Sweet Valley Revisited
Providing a flashback to their youth for 20- and 30-something women everywhere, St. Martin's Press has closed on a deal for a new adult novel featuring the original characters of the hit 1980s YA series, Sweet Valley High. Identical twins—and California blondes—Jessica and Elizabeth are back in Sweet Valley Confidential, a hardcover SMP publisher-at-large Dan Weiss grabbed world English rights to and is planning on publishing in early 2011. Hilary Teeman will edit. Series creator Francine Pascal has signed on to update the franchise, which has been reinvigorated, in part, by news that screenwriter Diablo Cody (Juno) has been tapped to write a film based on the original books. The series, which debuted in 1983 and continued into the '90s with some 500 titles, followbd the travails of Elizabeth and Jessica, who hail from the book's titular town. Pascal promises the new novel, which chronicles the sisters in their adult lives, will answer myriad questions, many of which she's received over the years from fans wondering what happened to the twins after high school. Pascal was represented in the deal by agent Amy Berkower.
Into the 'Woods'
Scott Moyers at the Wylie Agency sold a new book about the historic U.S. economic summit that took place at Bretton Woods, by economist Ben Steil, to Princeton University Press. PUP's Seth Ditchik bought world English rights at auction to the currently untitled work, and the press is looking to publish in 2013. Steil, a senior fellow and director of international economics at New York's Council on Foreign Relations, examines the historical legacy—and economic implications for today—of what happened in the small New Hampshire town in 1944, when, during World War II, delegates from 44 countries met for what was one of the first major attempts to rebuild the global economic system, or, as Moyers put it, “do what had never been attempted before.” According to Moyers, Steil's account of Bretton Woods, known officially as the United Nations Monetary and Financial Conference, is the first since the discovery, in the Soviet archives, that one of the conference's major players, American Harry Dexter White, was, in fact, a Russian spy. The inclusion of the archival information will give a fresh perspective to the deal making that took place at the famous meeting, Moyers said.

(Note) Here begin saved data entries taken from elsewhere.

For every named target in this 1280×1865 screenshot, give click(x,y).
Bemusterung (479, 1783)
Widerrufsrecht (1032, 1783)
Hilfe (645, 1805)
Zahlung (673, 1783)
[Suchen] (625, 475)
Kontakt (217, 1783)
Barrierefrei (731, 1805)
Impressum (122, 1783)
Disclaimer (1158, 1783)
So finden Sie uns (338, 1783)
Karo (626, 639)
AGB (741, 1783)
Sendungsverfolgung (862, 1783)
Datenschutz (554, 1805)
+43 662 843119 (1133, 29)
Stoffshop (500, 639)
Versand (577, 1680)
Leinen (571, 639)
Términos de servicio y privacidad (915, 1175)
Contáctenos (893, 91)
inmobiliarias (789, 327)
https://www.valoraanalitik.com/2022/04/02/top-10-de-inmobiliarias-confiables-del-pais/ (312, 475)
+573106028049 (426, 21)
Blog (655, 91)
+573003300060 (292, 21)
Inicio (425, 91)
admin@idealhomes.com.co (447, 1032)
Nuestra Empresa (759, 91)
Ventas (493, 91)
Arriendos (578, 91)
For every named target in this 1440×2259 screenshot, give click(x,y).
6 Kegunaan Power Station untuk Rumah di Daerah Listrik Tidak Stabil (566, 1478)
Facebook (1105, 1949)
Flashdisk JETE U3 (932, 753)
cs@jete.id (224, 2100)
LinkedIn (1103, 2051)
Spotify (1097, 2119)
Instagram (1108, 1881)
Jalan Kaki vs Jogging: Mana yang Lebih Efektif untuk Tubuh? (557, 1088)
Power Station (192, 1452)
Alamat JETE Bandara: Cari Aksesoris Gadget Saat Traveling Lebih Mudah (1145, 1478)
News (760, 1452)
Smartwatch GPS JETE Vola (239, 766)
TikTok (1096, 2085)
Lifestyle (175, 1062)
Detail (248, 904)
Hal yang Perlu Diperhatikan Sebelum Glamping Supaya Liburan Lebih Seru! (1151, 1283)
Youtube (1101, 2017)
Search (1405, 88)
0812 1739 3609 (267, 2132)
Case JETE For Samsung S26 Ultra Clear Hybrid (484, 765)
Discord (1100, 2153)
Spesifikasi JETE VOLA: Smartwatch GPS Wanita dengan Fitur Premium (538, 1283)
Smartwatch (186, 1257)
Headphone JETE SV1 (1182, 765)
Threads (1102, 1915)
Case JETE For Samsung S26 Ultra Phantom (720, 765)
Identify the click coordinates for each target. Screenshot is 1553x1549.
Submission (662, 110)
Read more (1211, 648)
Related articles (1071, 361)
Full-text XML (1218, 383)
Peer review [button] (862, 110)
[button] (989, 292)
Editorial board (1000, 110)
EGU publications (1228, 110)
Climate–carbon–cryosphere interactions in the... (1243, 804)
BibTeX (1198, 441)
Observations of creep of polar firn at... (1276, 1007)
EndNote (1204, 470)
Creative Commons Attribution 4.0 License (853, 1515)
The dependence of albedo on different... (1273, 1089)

Frenemies, Mickey & Willie
Crown's Julian Pavia bought world rights to Allen Barra's in-depth look at the decades-long friendship and rivalry between two of baseball's greatest players, Mickey Mantle and Willie Mays. Agent Andrew Blauner brokered the deal for Mickey and Willie, which he said is the first book to chronicle what became one of the game's more unlikely off-the-diamond pairings, one largely unbeknownst to the stars' respective fans. Barra, a sports columnist for the Wall Street Journal who's written such bestselling sports titles as Yogi Berra: Eternal Yankee and The Last Coach: A Life of Paul “Bear” Bryant, pulls from years of research and interviews with baseball greats (ranging from Hank Aaron to Tom Seaver) as well as writers and journalists to detail the relationship and to offer a solid opinion about who, between the two, was the better player. For the latter, Blauner added, Barra uses “advanced statistics” and pits the players “against each other at various points in their careers.” The book will include illustrations, and Crown is planning a 2011 publication.